- _GIVEN INFORMATION_:
--------------------------------------------------
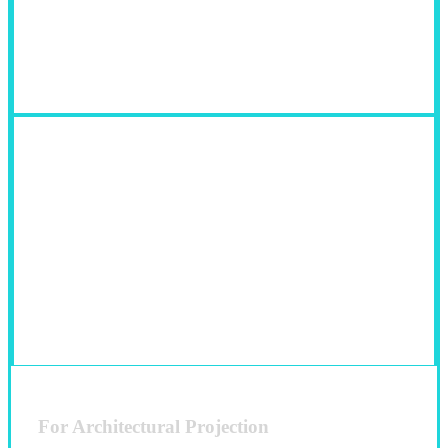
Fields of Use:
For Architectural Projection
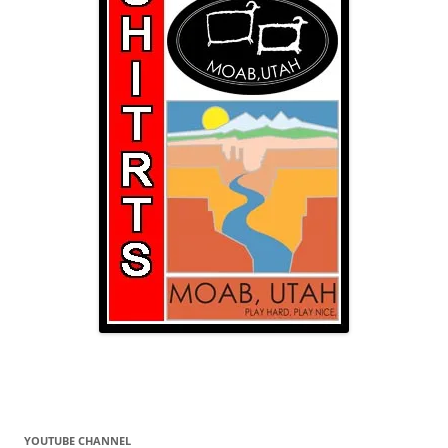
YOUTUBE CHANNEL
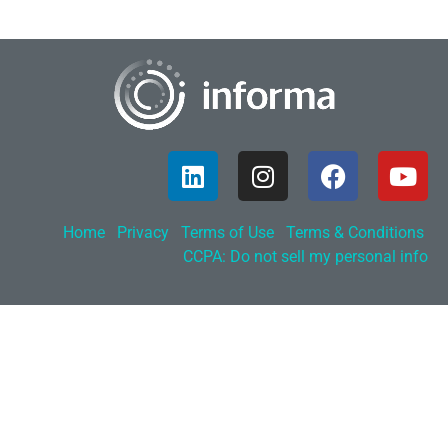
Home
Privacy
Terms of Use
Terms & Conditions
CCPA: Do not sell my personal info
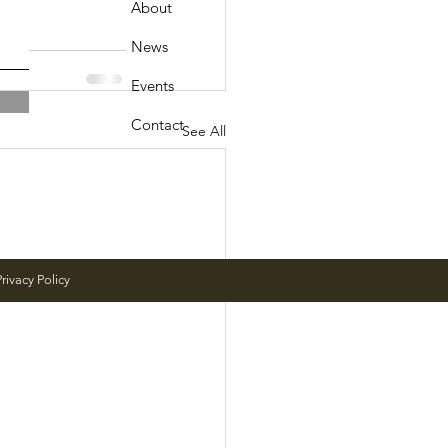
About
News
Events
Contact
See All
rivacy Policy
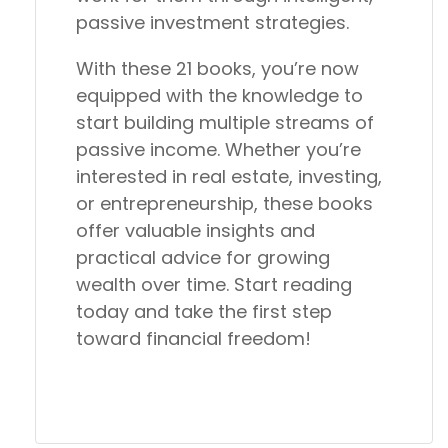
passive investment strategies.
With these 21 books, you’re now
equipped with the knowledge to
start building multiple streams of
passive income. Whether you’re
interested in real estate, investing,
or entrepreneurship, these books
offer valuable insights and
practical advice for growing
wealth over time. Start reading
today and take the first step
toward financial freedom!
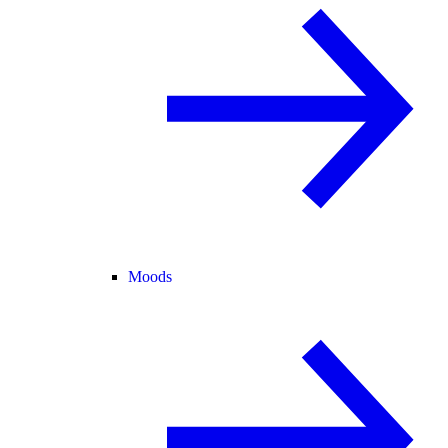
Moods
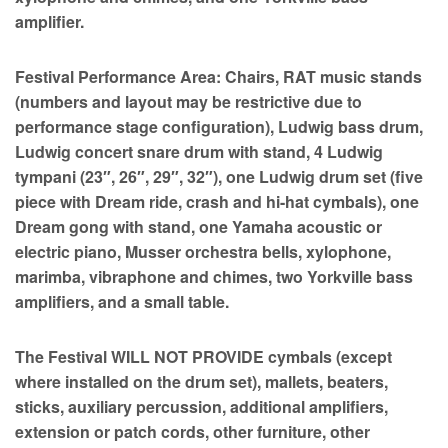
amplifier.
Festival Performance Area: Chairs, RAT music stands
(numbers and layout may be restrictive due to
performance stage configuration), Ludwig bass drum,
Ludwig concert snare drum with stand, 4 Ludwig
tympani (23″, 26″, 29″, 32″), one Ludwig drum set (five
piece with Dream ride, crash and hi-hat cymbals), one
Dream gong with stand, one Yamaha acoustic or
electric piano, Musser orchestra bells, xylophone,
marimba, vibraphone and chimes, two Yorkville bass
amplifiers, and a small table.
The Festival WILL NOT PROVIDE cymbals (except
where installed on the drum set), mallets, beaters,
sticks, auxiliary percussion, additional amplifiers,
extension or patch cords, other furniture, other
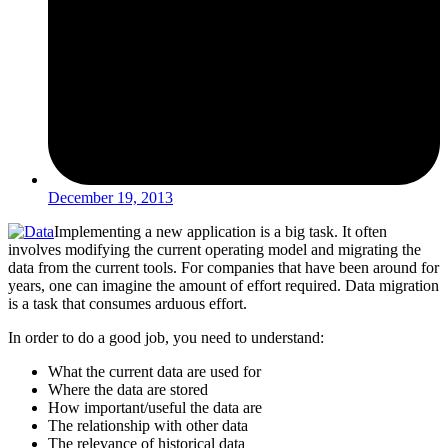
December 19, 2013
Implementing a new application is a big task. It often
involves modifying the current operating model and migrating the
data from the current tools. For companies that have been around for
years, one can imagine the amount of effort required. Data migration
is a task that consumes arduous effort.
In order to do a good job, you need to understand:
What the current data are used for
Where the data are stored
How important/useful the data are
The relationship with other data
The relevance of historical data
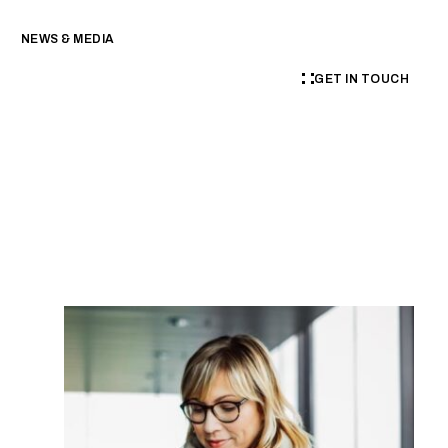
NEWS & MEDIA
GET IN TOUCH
--------------------------------------------------
- _ASSIGNED TASK_:
Return a copy of each line in the entries that contains "bass".

- _RESULT OF THIS TASK_:
performance stage configuration), Ludwig bass drum,
marimba, vibraphone and chimes, two Yorkville bass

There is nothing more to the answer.